● **What the exercise asks**:
Say how many lines of the data below have the word "ユナイト" in them. Add nothing else.

Transcribed page contents
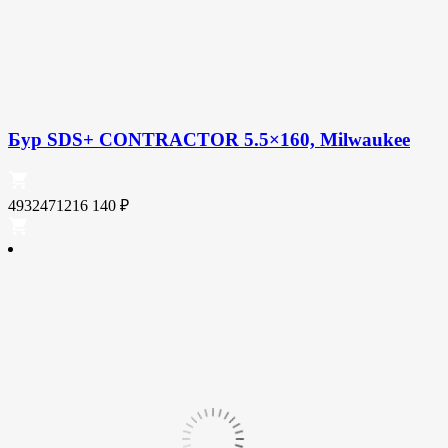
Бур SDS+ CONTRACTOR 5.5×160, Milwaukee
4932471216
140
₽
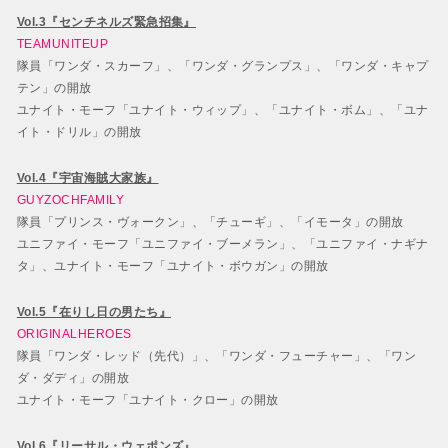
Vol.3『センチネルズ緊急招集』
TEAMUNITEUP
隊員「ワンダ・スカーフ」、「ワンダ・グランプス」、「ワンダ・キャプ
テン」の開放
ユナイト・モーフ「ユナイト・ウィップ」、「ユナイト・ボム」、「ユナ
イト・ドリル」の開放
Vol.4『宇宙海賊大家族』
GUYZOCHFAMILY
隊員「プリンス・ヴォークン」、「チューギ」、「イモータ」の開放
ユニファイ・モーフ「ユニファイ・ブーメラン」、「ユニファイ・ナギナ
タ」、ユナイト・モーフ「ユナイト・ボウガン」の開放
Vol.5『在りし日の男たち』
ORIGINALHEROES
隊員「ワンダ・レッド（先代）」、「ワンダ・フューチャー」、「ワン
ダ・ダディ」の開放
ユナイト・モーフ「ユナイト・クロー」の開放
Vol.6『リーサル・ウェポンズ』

---

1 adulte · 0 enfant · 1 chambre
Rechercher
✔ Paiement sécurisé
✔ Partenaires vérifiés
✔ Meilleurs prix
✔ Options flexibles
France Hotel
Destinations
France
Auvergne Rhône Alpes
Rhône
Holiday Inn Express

● **Answer space**:
3